I think I got myself freaked out because I read all these horror stories of people losing their babies in utero due to cord accidents, but at the same point, I realized that many MANY people don't know the cord location prior to delivery. I had a 31 week BPP with DS with no mention of the cord, and at 36 weeks when I went into labor, he was in distress. His heart rate never dropped, it was just very flat. I think that made my doc (she's no longer with the practice) nervous, and she tried to speed things up. I was progressing fine on my own, but she went ahead and did AROM and an internal monitor and an epi before I was even 5 cm. I know one intervention can lead to another, but I was scared he didn't "look right" on the monitors. When they did a scratch test (scratched his head to scare him and spike his HR), his HR dropped from 150 to 80, then came back up. That was the first and only decel we saw. At that point, I was told it was time for a c/s. When DS was born, he had the cord around his neck three times.
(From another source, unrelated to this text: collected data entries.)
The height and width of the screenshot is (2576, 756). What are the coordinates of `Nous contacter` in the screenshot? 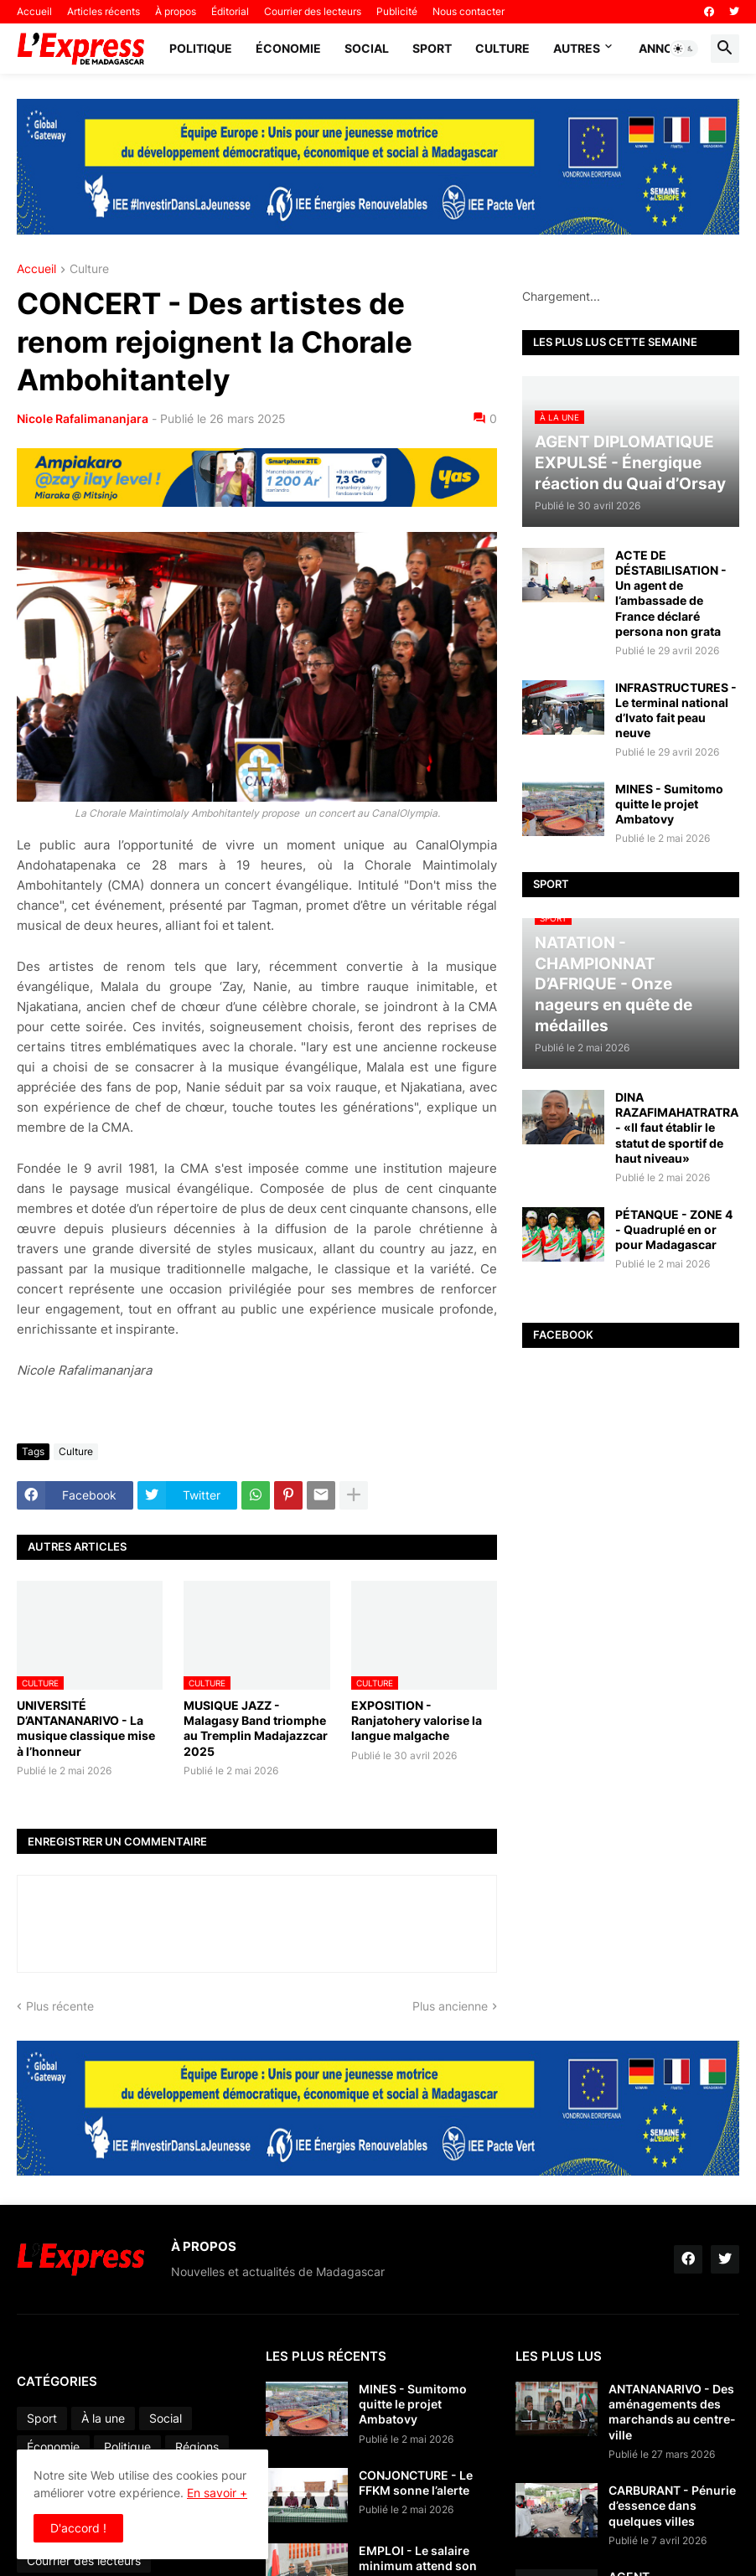 It's located at (468, 11). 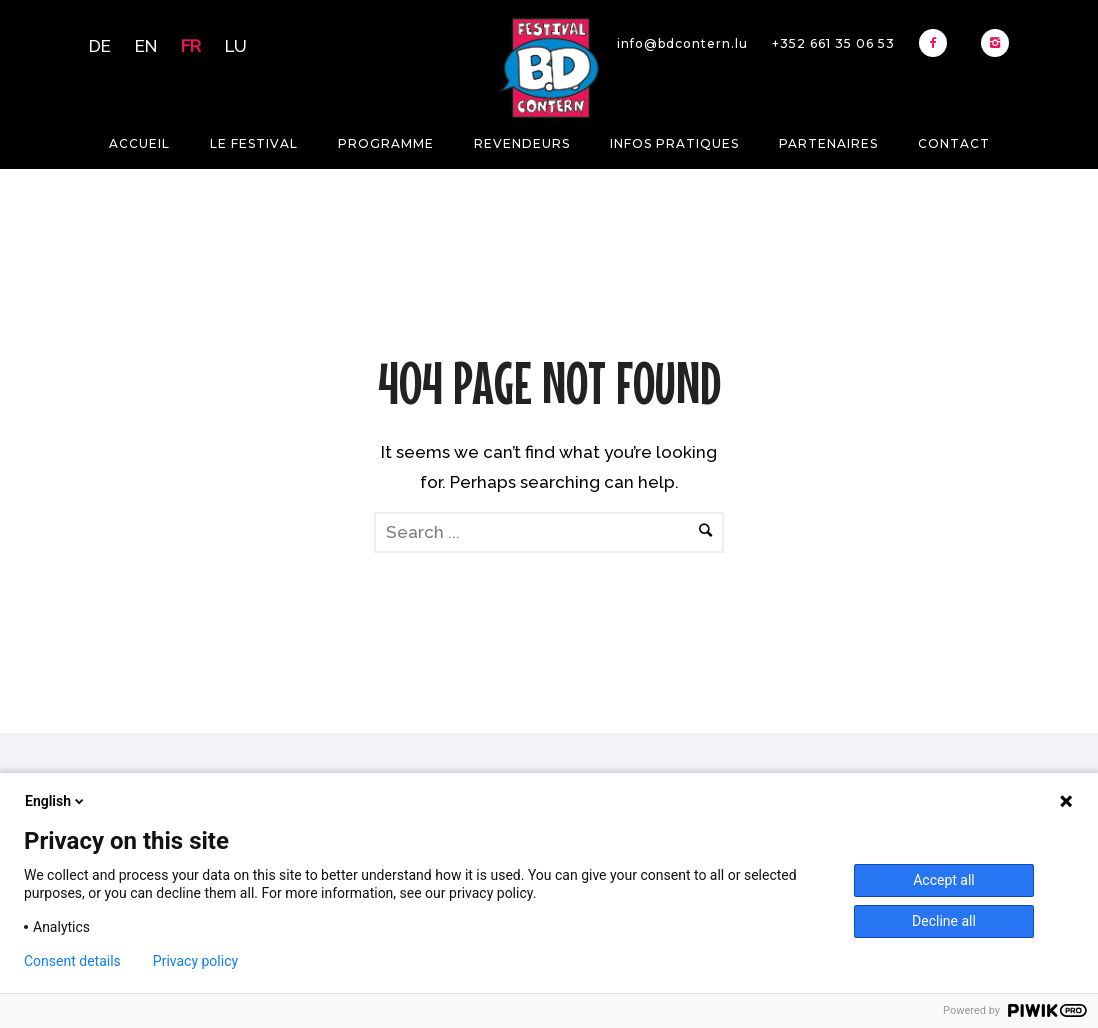  What do you see at coordinates (146, 46) in the screenshot?
I see `EN` at bounding box center [146, 46]. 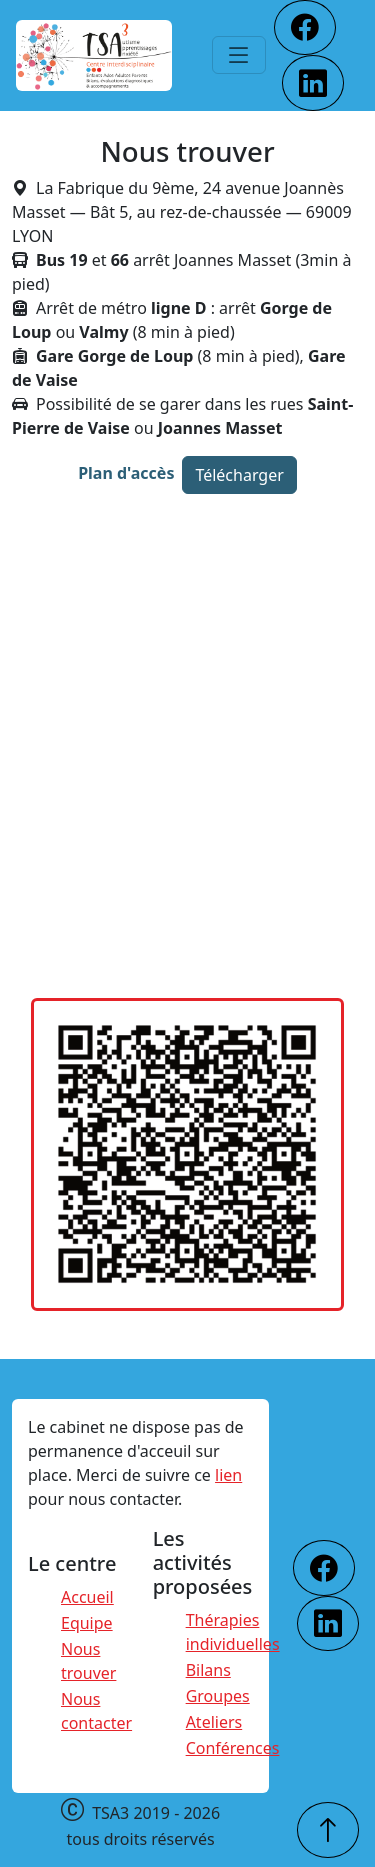 The image size is (375, 1867). Describe the element at coordinates (239, 475) in the screenshot. I see `Télécharger` at that location.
So, I guess I sort of have experience with cord issues, and I guess DS's being around his neck is what ultimately caused my first c/s. I guess I'm just worried of it being pushed again. I honestly can say I truly don't think my doctor yesterday was pushing an agenda on me. She has always been so supportive of my VBAC (even when I complained about another doc trying to play the big baby card, she said not to worry about it), so I'm not sure where her answer came from. I don't see her at my next appointment, but see MY actual doctor. I'm hoping to have an informed discussion with him about this should the cord still be there.
I think what I'm going to do is, if the cord is still around his neck at 36 weeks, tell them I want to go into labor on my own. I think at that point, when I get admitted to the hospital, I will request an u/s to see where the cord is at. If it's not there, then awesome and leave me the F alone. If it is there, then I will consent to continuous (albeit mobile) monitoring and a heplock to keep track of him. If at any point he shows distress, I will go for the c/s. I obviously don't want to play with his life, and will opt for the c/s if at any moment he is in danger.
I think that is a good, proactive course of action. Right?